Context: Polycystic ovary syndrome (PCOS) represents the commonest endocrine abnormality in women of reproductive age. The cause of PCOS remains largely unknown, but studies suggest an intrinsic ovarian abnormality.

Objective: To test our hypothesis that differences in granulosa cell proliferation and apoptosis may underlie abnormalities that affect follicular development.

Design: Granulosa cells were prepared from follicular fluid aspirated from 4-8 mm follicles of unstimulated ovaries during routine laparoscopy or laparotomy from women with anovulatory PCOS and those with regular ovulatory cycles.

Setting: University hospital.

Patients: 14 women with anovulatory PCOS and 9 women with regular ovulatory cycles.

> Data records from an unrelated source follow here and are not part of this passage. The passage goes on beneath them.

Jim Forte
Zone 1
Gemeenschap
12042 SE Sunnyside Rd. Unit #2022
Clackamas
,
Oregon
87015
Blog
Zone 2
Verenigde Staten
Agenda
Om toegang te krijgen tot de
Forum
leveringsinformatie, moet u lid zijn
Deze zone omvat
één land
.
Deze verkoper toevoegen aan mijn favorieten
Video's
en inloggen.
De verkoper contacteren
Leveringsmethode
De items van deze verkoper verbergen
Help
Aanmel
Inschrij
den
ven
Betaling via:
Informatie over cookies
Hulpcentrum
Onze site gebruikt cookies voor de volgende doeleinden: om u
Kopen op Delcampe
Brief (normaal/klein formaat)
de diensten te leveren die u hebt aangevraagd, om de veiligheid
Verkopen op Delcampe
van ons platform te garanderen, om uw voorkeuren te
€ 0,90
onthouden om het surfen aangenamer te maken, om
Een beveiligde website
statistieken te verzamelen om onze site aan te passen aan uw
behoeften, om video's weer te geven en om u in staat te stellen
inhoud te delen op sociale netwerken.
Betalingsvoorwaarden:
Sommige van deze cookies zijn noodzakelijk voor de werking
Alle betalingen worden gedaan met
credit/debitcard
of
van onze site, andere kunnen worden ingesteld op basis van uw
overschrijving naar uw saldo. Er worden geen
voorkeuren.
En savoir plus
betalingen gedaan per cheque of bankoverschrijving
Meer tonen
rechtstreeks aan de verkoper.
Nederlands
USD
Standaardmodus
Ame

Main outcome measures: Immunocytochemistry on granulosa cells to investigate apoptotic and proliferation rates, together with real-time RT-PCR to analyze gene expression profiles of apoptotic regulators.

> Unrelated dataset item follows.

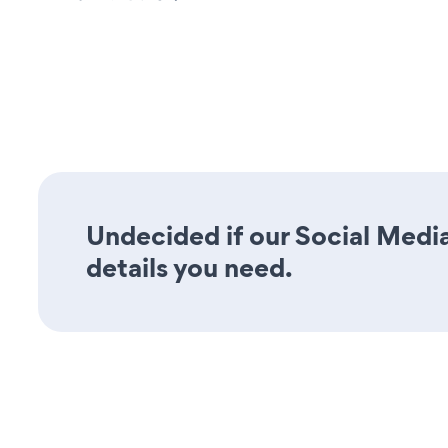
Undecided if our Social Media
details you need.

Results: Significantly lower apoptotic rates were found in granulosa cells from patients with PCOS compared to women with regular ovulatory cycles (P = 0.004). Lower apoptotic rates were associated with decreased levels of the apoptotic effector caspase 3 (P = 0.001) and increased levels of the anti-apoptotic survival factor cIAP-2 in the PCOS group that were coupled to higher proliferation rates (P = 0.032). Gene expression profiling confirmed the immunocytochemical findings.

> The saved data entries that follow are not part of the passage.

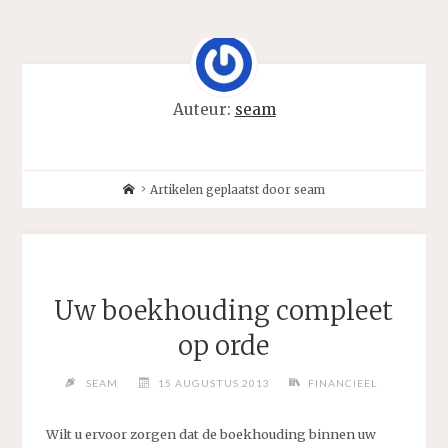
Auteur:
seam
Home
Artikelen geplaatst door seam
Uw boekhouding compleet
op orde
SEAM
15 AUGUSTUS 2013
FINANCIEEL
Wilt u ervoor zorgen dat de boekhouding binnen uw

Conclusions: Our findings indicate that there are significant differences in the rate of cell death and proliferation in granulosa cell populations in PCOS patients. These are associated with decreased expression of apoptotic effectors and increased expression of a cell survival factor. These results provide new insights that may be useful in developing specific therapeutic intervention strategies in PCOS.